A 15 anni Christine va in sposa a Étienne de Castel, notaio e segretario di Carlo V; dal matrimonio nascono tre figli, di cui uno morirà in giovane età. La vita di Christine cambia però una decina d'anni più tardi, quando, rimasta vedova e orfana di padre, si ritrova a dover provvedere da sola alla famiglia. Di questo momento Christine stessa scrive:
« Allora diventai un vero uomo, non è una favola,
capace di condurre le navi »
Questa trasformazione in “vero uomo” fa sì che Christine prenda su di sé un ruolo tradizionalmente legato alla figura maschile: alla testa di una bottega di scrittura, la donna si dedica nuovamente alla sua passione per i componimenti in versi, in particolare ballate d'amore; sono queste a catturare l'attenzione di numerosi mecenati, le cui commissioni permettono a Christine di sostenere economicamente la famiglia.
La fama di Christine cresce notevolmente durante i primissimi anni del Quattrocento, in seguito alla sua partecipazione ad un dibattito letterario circa uno dei componimenti più famosi ed apprezzati del tempo, il Roman de la Rose di Jean de Meun. La principale critica di Christine all'opera riguarda il trattamento riservato alla figura femminile, vista unicamente come seduttrice. È proprio il desiderio di affermare un'idea di donna più vicina alla realtà a spingere Christine a scrivere quello che si rivelerà essere il suo principale componimento: il Libro della Città delle Dame.
L'opera nasce come una risposta diretta alla visione semplicistica della donna, illustrando, come Boccaccio e il suo De mulieribus claris avevano fatto prima di lei, le vite dei principali personaggi femminili (storici, letterari e religiosi) e i loro contributi. Ogni donna costituisce quindi un “mattone” con cui Christine stessa si descrive costruire, con l'aiuto delle tre Virtù Ragione, Rettitudine e Giustizia, una simbolica Città in cui ogni Dama (termine che la scrittrice utilizza per descrivere non le donne di sangue ma di spirito nobile) possa venire apprezzata e protetta al di là di ogni stereotipo. Il seguito del Libro, il Tesoro della Città delle Dame, si concentra invece sull'importanza dell'istruzione femminile di ogni grado, vista da Christine come l'unico mezzo per la piena inclusione e presenza delle donne nella scena culturale.
In seguito al completamento del Libro e del Tesoro della Città delle Dame, Christine continua a scrivere con prolificità, sviluppando un certo interesse per i temi storici.
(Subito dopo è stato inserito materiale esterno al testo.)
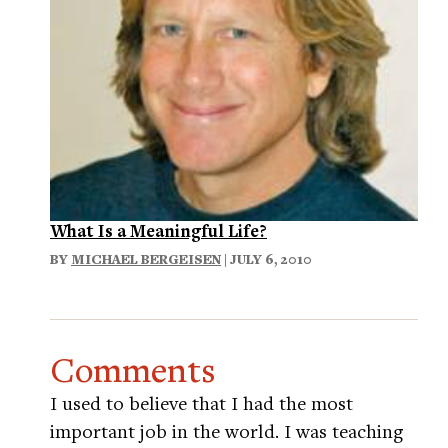
What Is a Meaningful Life?
BY
MICHAEL BERGEISEN
| JULY 6, 2010
Comments
I used to believe that I had the most
important job in the world. I was teaching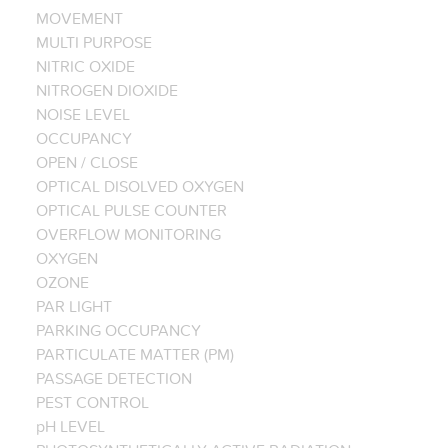
MOVEMENT
MULTI PURPOSE
NITRIC OXIDE
NITROGEN DIOXIDE
NOISE LEVEL
OCCUPANCY
OPEN / CLOSE
OPTICAL DISOLVED OXYGEN
OPTICAL PULSE COUNTER
OVERFLOW MONITORING
OXYGEN
OZONE
PAR LIGHT
PARKING OCCUPANCY
PARTICULATE MATTER (PM)
PASSAGE DETECTION
PEST CONTROL
pH LEVEL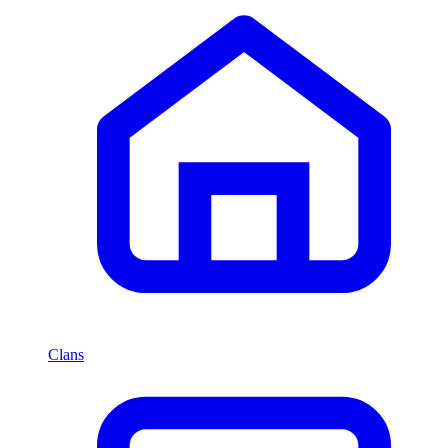
Clans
Poco dopo i cinquant’anni, nel 1418, Christine si ritira in un convento in seguito all'occupazione di Parigi da parte di inglesi e borgognoni; qui la scrittrice mette da parte la penna per ben undici anni. Solo nel 1429, all'incirca un anno prima di morire, Christine scriverà la sua ultima opera, ispirata guarda caso da una figura femminile: Giovanna d'Arco, giunta proprio quell'anno a “rappresentare” la Francia nella Guerra dei Cent'anni. Piena di gioia per aver vissuto in prima persona l'ascesa di una donna, una Pulzella, ad eroina di un'intero stato, Christine apre il suo Ditie de Jehanne d'Arc con le seguenti parole:
«Io, Christine, che ho pianto per undici anni chiusa in abbazia, ora per la prima volta rido, rido di gioia».